→ Exercise prompt
Below is a block of entries; repeat exactly the lines starting at the line that contains "Famous Fajitas –" and ending at the line that contains "Jack & Cheddar, salsa, fagioli neri e riso.", both included.

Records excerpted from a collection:
━━━━━━━━━━━━━━━━━━━━━━━━━━━━━━

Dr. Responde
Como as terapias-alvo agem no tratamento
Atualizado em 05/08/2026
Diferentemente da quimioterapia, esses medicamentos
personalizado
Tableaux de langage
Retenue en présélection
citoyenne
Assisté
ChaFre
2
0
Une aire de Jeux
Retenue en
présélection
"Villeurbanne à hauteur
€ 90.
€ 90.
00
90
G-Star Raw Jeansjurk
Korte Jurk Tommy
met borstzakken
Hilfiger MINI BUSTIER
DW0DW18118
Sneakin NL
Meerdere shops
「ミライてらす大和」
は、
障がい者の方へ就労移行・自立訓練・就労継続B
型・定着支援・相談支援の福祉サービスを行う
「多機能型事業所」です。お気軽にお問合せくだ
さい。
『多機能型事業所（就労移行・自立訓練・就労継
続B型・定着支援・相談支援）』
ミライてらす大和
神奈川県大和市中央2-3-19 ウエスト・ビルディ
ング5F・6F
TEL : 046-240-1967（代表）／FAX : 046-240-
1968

━━━━━━━━━━━━━━━━━━━━━━━━━━━━━━

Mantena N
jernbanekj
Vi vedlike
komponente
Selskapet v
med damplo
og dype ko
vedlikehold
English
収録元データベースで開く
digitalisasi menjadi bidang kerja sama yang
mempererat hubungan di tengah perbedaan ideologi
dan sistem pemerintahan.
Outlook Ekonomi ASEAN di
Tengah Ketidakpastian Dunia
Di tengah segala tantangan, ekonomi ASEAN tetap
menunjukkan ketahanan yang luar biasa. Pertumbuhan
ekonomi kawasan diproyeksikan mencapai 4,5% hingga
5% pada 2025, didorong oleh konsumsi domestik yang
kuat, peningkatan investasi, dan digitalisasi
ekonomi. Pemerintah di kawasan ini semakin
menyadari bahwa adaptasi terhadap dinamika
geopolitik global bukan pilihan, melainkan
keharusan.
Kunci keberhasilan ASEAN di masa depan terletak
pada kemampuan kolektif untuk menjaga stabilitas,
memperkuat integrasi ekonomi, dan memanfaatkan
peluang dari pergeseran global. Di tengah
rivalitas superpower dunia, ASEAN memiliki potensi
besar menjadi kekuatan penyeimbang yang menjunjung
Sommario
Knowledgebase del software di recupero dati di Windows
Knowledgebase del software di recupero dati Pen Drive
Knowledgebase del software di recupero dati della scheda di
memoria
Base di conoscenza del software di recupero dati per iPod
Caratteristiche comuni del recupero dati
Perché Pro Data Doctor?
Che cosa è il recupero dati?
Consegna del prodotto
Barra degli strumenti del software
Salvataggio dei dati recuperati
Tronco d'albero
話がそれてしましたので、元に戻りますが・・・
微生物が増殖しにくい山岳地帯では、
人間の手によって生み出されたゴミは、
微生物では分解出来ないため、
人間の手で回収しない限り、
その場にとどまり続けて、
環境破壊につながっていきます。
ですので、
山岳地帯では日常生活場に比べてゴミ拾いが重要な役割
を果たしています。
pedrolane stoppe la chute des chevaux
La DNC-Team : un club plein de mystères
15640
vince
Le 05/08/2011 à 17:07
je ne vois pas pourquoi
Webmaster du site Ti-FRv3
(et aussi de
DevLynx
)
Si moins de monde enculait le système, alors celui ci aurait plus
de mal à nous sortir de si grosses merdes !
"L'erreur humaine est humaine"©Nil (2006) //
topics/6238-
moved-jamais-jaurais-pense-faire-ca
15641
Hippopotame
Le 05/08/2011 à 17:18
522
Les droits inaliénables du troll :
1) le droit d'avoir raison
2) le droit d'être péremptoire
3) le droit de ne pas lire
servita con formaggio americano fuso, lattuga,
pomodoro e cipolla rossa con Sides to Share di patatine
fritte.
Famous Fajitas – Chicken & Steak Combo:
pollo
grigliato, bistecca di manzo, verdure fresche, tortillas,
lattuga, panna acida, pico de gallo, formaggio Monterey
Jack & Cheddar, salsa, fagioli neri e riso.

━━━━━━━━━━━━━━━━━━━━━━━━━━━━━━

→ Response below
Famous Fajitas – Chicken & Steak Combo:
pollo
grigliato, bistecca di manzo, verdure fresche, tortillas,
lattuga, panna acida, pico de gallo, formaggio Monterey
Jack & Cheddar, salsa, fagioli neri e riso.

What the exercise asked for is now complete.